● **WHAT THIS TASK INVOLVES**
Return each entry word for word, without its pictures.

● **EXERCISE MATERIALS**

● ● ● ● ●

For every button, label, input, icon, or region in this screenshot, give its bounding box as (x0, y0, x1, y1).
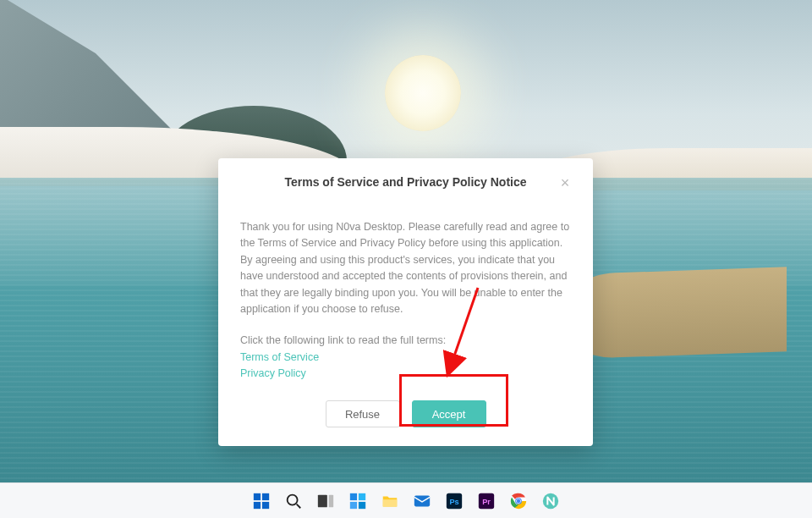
start-icon[interactable] (250, 489, 273, 513)
refuse-button[interactable]: Refuse (326, 400, 400, 427)
dialog-header: Terms of Service and Privacy Policy Noti… (240, 175, 571, 189)
dialog-body: Thank you for using N0va Desktop. Please… (240, 219, 571, 382)
svg-rect-13 (414, 495, 430, 506)
annotation-rectangle (399, 374, 508, 427)
svg-point-4 (288, 494, 298, 504)
mail-icon[interactable] (410, 489, 434, 513)
svg-point-21 (517, 499, 520, 502)
chrome-icon[interactable] (507, 489, 530, 513)
svg-line-5 (297, 504, 301, 508)
taskview-icon[interactable] (314, 489, 337, 513)
photoshop-icon[interactable]: Ps (442, 489, 466, 513)
wallpaper-sun (385, 55, 461, 131)
svg-rect-7 (329, 494, 334, 507)
close-icon[interactable]: × (556, 174, 574, 192)
svg-rect-8 (350, 493, 357, 499)
svg-rect-0 (254, 493, 261, 499)
svg-rect-6 (318, 494, 327, 507)
premiere-icon[interactable]: Pr (475, 489, 498, 513)
dialog-body-text: Thank you for using N0va Desktop. Please… (240, 219, 571, 317)
search-icon[interactable] (282, 489, 305, 513)
widgets-icon[interactable] (346, 489, 370, 513)
nova-icon[interactable] (539, 489, 562, 513)
svg-text:Pr: Pr (482, 497, 491, 505)
svg-rect-3 (262, 501, 269, 508)
links-prompt: Click the following link to read the ful… (240, 333, 571, 349)
terms-of-service-link[interactable]: Terms of Service (240, 350, 571, 366)
file-explorer-icon[interactable] (378, 489, 402, 513)
svg-rect-10 (350, 501, 357, 508)
svg-rect-9 (359, 493, 365, 499)
svg-text:Ps: Ps (449, 497, 458, 505)
dialog-title: Terms of Service and Privacy Policy Noti… (284, 175, 526, 189)
svg-rect-11 (359, 501, 365, 508)
svg-rect-12 (383, 499, 398, 506)
taskbar: Ps Pr (0, 482, 812, 518)
svg-rect-2 (254, 501, 261, 508)
svg-rect-1 (262, 493, 269, 499)
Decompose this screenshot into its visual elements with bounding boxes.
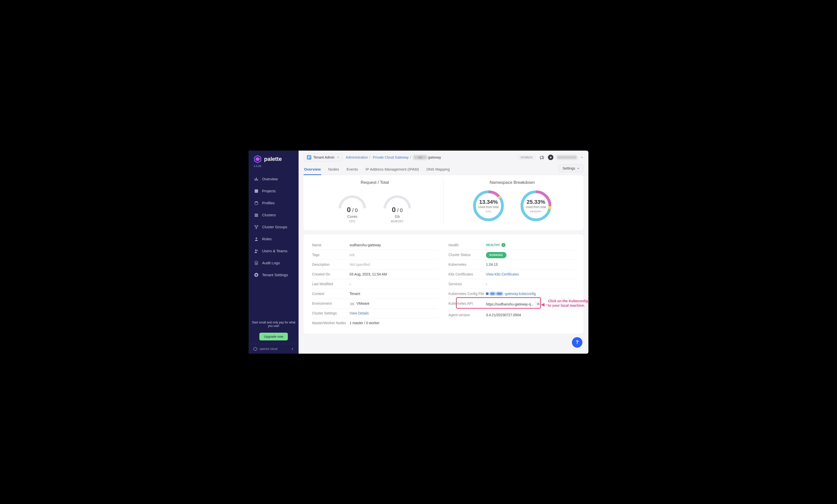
request-total-title: Request / Total [306, 180, 444, 185]
status-badge: RUNNING [486, 252, 506, 258]
chevron-down-icon [337, 156, 340, 159]
tenant-selector[interactable]: ◧ Tenant Admin [304, 153, 343, 162]
help-button[interactable]: ? [572, 337, 583, 348]
svg-marker-18 [254, 347, 257, 350]
version-label: 3.4.96 [249, 165, 299, 170]
svg-rect-9 [254, 216, 258, 217]
tenant-icon: ◧ [307, 155, 311, 160]
tab-ipam[interactable]: IP Address Management (IPAM) [365, 164, 420, 175]
clusters-icon [254, 213, 259, 217]
roles-icon [254, 237, 259, 241]
svg-rect-5 [254, 189, 258, 193]
sidebar-item-audit-logs[interactable]: Audit Logs [249, 257, 299, 269]
svg-point-12 [256, 228, 257, 229]
crumb-administration[interactable]: Administration [346, 155, 368, 159]
tab-dns[interactable]: DNS Mapping [426, 164, 450, 175]
chat-icon[interactable] [539, 155, 545, 160]
crumb-current: gateway [428, 155, 441, 159]
sidebar-nav: Overview Projects Profiles Clusters Clus… [249, 170, 299, 318]
user-blur [557, 156, 577, 159]
breadcrumb: Administration/ Private Cloud Gateway/ x… [346, 155, 441, 159]
chevron-down-icon[interactable] [581, 156, 583, 159]
sidebar-item-roles[interactable]: Roles [249, 233, 299, 245]
svg-point-17 [256, 263, 257, 264]
cluster-groups-icon [254, 225, 259, 229]
memory-donut: 25.33%Used from totalMEMORY [520, 190, 552, 222]
health-badge: HEALTHY✓ [486, 243, 575, 247]
svg-point-14 [255, 250, 256, 251]
kubeconfig-link[interactable]: -gateway.kubeconfig [486, 292, 575, 296]
upgrade-button[interactable]: Upgrade now [259, 333, 288, 340]
users-icon [254, 249, 259, 253]
memory-gauge: 0 / 0 Gb MEMORY [382, 190, 412, 223]
spectro-icon [253, 347, 257, 351]
gear-icon [254, 273, 259, 277]
brand-name: palette [264, 156, 282, 162]
cpu-gauge: 0 / 0 Cores CPU [337, 190, 367, 223]
chevron-down-icon [577, 167, 580, 170]
tab-bar: Overview Nodes Events IP Address Managem… [299, 164, 588, 175]
projects-icon [254, 189, 259, 193]
svg-rect-4 [257, 179, 258, 180]
highlight-box [456, 297, 541, 309]
star-icon[interactable]: ★ [548, 155, 553, 160]
crumb-pcg[interactable]: Private Cloud Gateway [373, 155, 409, 159]
main-panel: ◧ Tenant Admin Administration/ Private C… [299, 150, 588, 354]
sidebar-item-projects[interactable]: Projects [249, 185, 299, 197]
settings-button[interactable]: Settings [559, 164, 583, 172]
app-window: palette 3.4.96 Overview Projects Profile… [249, 150, 588, 354]
sidebar-item-profiles[interactable]: Profiles [249, 197, 299, 209]
profiles-icon [254, 201, 259, 205]
svg-rect-7 [254, 214, 258, 214]
sidebar: palette 3.4.96 Overview Projects Profile… [249, 150, 299, 354]
tab-events[interactable]: Events [346, 164, 358, 175]
svg-rect-3 [256, 178, 257, 181]
overview-icon [254, 177, 259, 181]
details-left: Namesudhanshu-gatewayTagsn/aDescriptionN… [312, 240, 439, 328]
callout-text: Click on the Kubeconfig file name to dow… [548, 299, 588, 308]
details-card: Namesudhanshu-gatewayTagsn/aDescriptionN… [304, 234, 583, 334]
svg-point-6 [255, 201, 258, 202]
promo-text: Start small and only pay for what you us… [249, 318, 299, 331]
metrics-card: Request / Total 0 / 0 Cores CPU 0 / 0 Gb [304, 175, 583, 230]
topbar: ◧ Tenant Admin Administration/ Private C… [299, 150, 588, 164]
sidebar-item-overview[interactable]: Overview [249, 173, 299, 185]
sidebar-item-cluster-groups[interactable]: Cluster Groups [249, 221, 299, 233]
sidebar-footer: spectro cloud [249, 344, 299, 354]
tab-overview[interactable]: Overview [304, 164, 321, 175]
view-certs-link[interactable]: View K8s Certificates [486, 272, 575, 276]
collapse-icon[interactable] [290, 347, 294, 350]
content-area: Request / Total 0 / 0 Cores CPU 0 / 0 Gb [299, 175, 588, 354]
cpu-donut: 13.34%Used from totalCPU [472, 190, 505, 222]
svg-point-15 [257, 250, 258, 251]
tab-nodes[interactable]: Nodes [328, 164, 340, 175]
sidebar-item-tenant-settings[interactable]: Tenant Settings [249, 269, 299, 281]
audit-icon [254, 261, 259, 265]
sidebar-item-users-teams[interactable]: Users & Teams [249, 245, 299, 257]
svg-point-13 [255, 237, 257, 239]
palette-logo-icon [254, 155, 262, 163]
quota-pill: 0/100kCh [517, 155, 536, 160]
check-icon: ✓ [501, 243, 505, 247]
namespace-title: Namespace Breakdown [444, 180, 581, 185]
svg-rect-2 [254, 179, 255, 181]
details-right: HealthHEALTHY✓ Cluster StatusRUNNING Kub… [448, 240, 575, 328]
svg-rect-8 [254, 215, 258, 216]
brand-logo: palette [249, 150, 299, 165]
sidebar-item-clusters[interactable]: Clusters [249, 209, 299, 221]
svg-marker-1 [255, 157, 260, 161]
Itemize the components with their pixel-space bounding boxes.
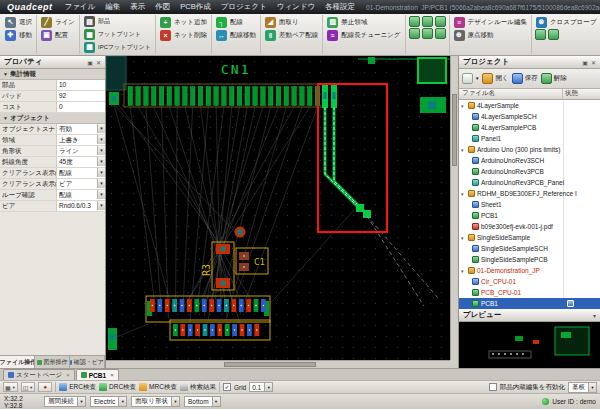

● ● ● ● ●

● **SOLUTION FOR THIS TASK**
For every button, label, input, icon, or region in this screenshot, give its bounding box as (x0, y0, x1, y1).
start-icon[interactable] (250, 489, 273, 513)
refuse-button[interactable]: Refuse (326, 400, 400, 427)
dialog-header: Terms of Service and Privacy Policy Noti… (240, 175, 571, 189)
dialog-body: Thank you for using N0va Desktop. Please… (240, 219, 571, 382)
svg-rect-13 (414, 495, 430, 506)
annotation-rectangle (399, 374, 508, 427)
svg-point-4 (288, 494, 298, 504)
mail-icon[interactable] (410, 489, 434, 513)
svg-point-21 (517, 499, 520, 502)
chrome-icon[interactable] (507, 489, 530, 513)
svg-line-5 (297, 504, 301, 508)
taskview-icon[interactable] (314, 489, 337, 513)
photoshop-icon[interactable]: Ps (442, 489, 466, 513)
wallpaper-sun (385, 55, 461, 131)
svg-rect-7 (329, 494, 334, 507)
close-icon[interactable]: × (556, 174, 574, 192)
svg-rect-8 (350, 493, 357, 499)
svg-rect-0 (254, 493, 261, 499)
svg-rect-6 (318, 494, 327, 507)
premiere-icon[interactable]: Pr (475, 489, 498, 513)
dialog-body-text: Thank you for using N0va Desktop. Please… (240, 219, 571, 317)
search-icon[interactable] (282, 489, 305, 513)
widgets-icon[interactable] (346, 489, 370, 513)
nova-icon[interactable] (539, 489, 562, 513)
svg-text:Pr: Pr (482, 497, 491, 505)
svg-rect-3 (262, 501, 269, 508)
links-prompt: Click the following link to read the ful… (240, 333, 571, 349)
terms-of-service-link[interactable]: Terms of Service (240, 350, 571, 366)
file-explorer-icon[interactable] (378, 489, 402, 513)
svg-rect-10 (350, 501, 357, 508)
svg-rect-9 (359, 493, 365, 499)
svg-text:Ps: Ps (449, 497, 458, 505)
dialog-title: Terms of Service and Privacy Policy Noti… (284, 175, 526, 189)
svg-rect-11 (359, 501, 365, 508)
svg-rect-12 (383, 499, 398, 506)
taskbar: Ps Pr (0, 482, 812, 518)
svg-rect-2 (254, 501, 261, 508)
svg-rect-1 (262, 493, 269, 499)
Decompose this screenshot into its visual elements with bounding boxes.
request-total-title: Request / Total [306, 180, 444, 185]
status-badge: RUNNING [486, 252, 506, 258]
chevron-down-icon [337, 156, 340, 159]
tenant-selector[interactable]: ◧ Tenant Admin [304, 153, 343, 162]
help-button[interactable]: ? [572, 337, 583, 348]
svg-marker-18 [254, 347, 257, 350]
version-label: 3.4.96 [249, 165, 299, 170]
svg-rect-9 [254, 216, 258, 217]
tenant-icon: ◧ [307, 155, 311, 160]
tab-ipam[interactable]: IP Address Management (IPAM) [365, 164, 420, 175]
clusters-icon [254, 213, 259, 217]
roles-icon [254, 237, 259, 241]
svg-rect-5 [254, 189, 258, 193]
sidebar-item-audit-logs[interactable]: Audit Logs [249, 257, 299, 269]
svg-point-12 [256, 228, 257, 229]
crumb-administration[interactable]: Administration [346, 155, 368, 159]
tab-dns[interactable]: DNS Mapping [426, 164, 450, 175]
chat-icon[interactable] [539, 155, 545, 160]
crumb-current: gateway [428, 155, 441, 159]
sidebar-nav: Overview Projects Profiles Clusters Clus… [249, 170, 299, 318]
user-blur [557, 156, 577, 159]
breadcrumb: Administration/ Private Cloud Gateway/ x… [346, 155, 441, 159]
chevron-down-icon[interactable] [581, 156, 583, 159]
sidebar-item-roles[interactable]: Roles [249, 233, 299, 245]
svg-point-17 [256, 263, 257, 264]
cluster-groups-icon [254, 225, 259, 229]
memory-donut: 25.33%Used from totalMEMORY [520, 190, 552, 222]
health-badge: HEALTHY✓ [486, 243, 575, 247]
svg-point-14 [255, 250, 256, 251]
kubeconfig-link[interactable]: -gateway.kubeconfig [486, 292, 575, 296]
upgrade-button[interactable]: Upgrade now [259, 333, 288, 340]
users-icon [254, 249, 259, 253]
memory-gauge: 0 / 0 Gb MEMORY [382, 190, 412, 223]
spectro-icon [253, 347, 257, 351]
gear-icon [254, 273, 259, 277]
brand-name: palette [264, 156, 282, 162]
cpu-gauge: 0 / 0 Cores CPU [337, 190, 367, 223]
chevron-down-icon [577, 167, 580, 170]
tab-bar: Overview Nodes Events IP Address Managem… [299, 164, 588, 175]
projects-icon [254, 189, 259, 193]
svg-rect-4 [257, 179, 258, 180]
highlight-box [456, 297, 541, 309]
star-icon[interactable]: ★ [548, 155, 553, 160]
crumb-pcg[interactable]: Private Cloud Gateway [373, 155, 409, 159]
main-panel: ◧ Tenant Admin Administration/ Private C… [299, 150, 588, 354]
sidebar-item-projects[interactable]: Projects [249, 185, 299, 197]
settings-button[interactable]: Settings [559, 164, 583, 172]
app-window: palette 3.4.96 Overview Projects Profile… [249, 150, 588, 354]
sidebar-item-profiles[interactable]: Profiles [249, 197, 299, 209]
profiles-icon [254, 201, 259, 205]
svg-rect-7 [254, 214, 258, 214]
sidebar: palette 3.4.96 Overview Projects Profile… [249, 150, 299, 354]
tab-events[interactable]: Events [346, 164, 358, 175]
svg-rect-3 [256, 178, 257, 181]
overview-icon [254, 177, 259, 181]
details-left: Namesudhanshu-gatewayTagsn/aDescriptionN… [312, 240, 439, 328]
callout-text: Click on the Kubeconfig file name to dow… [548, 299, 588, 308]
details-card: Namesudhanshu-gatewayTagsn/aDescriptionN… [304, 234, 583, 334]
svg-point-6 [255, 201, 258, 202]
promo-text: Start small and only pay for what you us… [249, 318, 299, 331]
metrics-card: Request / Total 0 / 0 Cores CPU 0 / 0 Gb [304, 175, 583, 230]
topbar: ◧ Tenant Admin Administration/ Private C… [299, 150, 588, 164]
sidebar-item-overview[interactable]: Overview [249, 173, 299, 185]
sidebar-item-cluster-groups[interactable]: Cluster Groups [249, 221, 299, 233]
sidebar-footer: spectro cloud [249, 344, 299, 354]
tab-overview[interactable]: Overview [304, 164, 321, 175]
view-certs-link[interactable]: View K8s Certificates [486, 272, 575, 276]
collapse-icon[interactable] [290, 347, 294, 350]
content-area: Request / Total 0 / 0 Cores CPU 0 / 0 Gb [299, 175, 588, 354]
cpu-donut: 13.34%Used from totalCPU [472, 190, 505, 222]
svg-point-15 [257, 250, 258, 251]
tab-nodes[interactable]: Nodes [328, 164, 340, 175]
sidebar-item-tenant-settings[interactable]: Tenant Settings [249, 269, 299, 281]
audit-icon [254, 261, 259, 265]
sidebar-item-users-teams[interactable]: Users & Teams [249, 245, 299, 257]
svg-point-13 [255, 237, 257, 239]
palette-logo-icon [254, 155, 262, 163]
quota-pill: 0/100kCh [517, 155, 536, 160]
check-icon: ✓ [501, 243, 505, 247]
namespace-title: Namespace Breakdown [444, 180, 581, 185]
svg-rect-2 [254, 179, 255, 181]
details-right: HealthHEALTHY✓ Cluster StatusRUNNING Kub… [448, 240, 575, 328]
svg-rect-8 [254, 215, 258, 216]
brand-logo: palette [249, 150, 299, 165]
sidebar-item-clusters[interactable]: Clusters [249, 209, 299, 221]
svg-marker-1 [255, 157, 260, 161]
Itemize the components with their pixel-space bounding boxes.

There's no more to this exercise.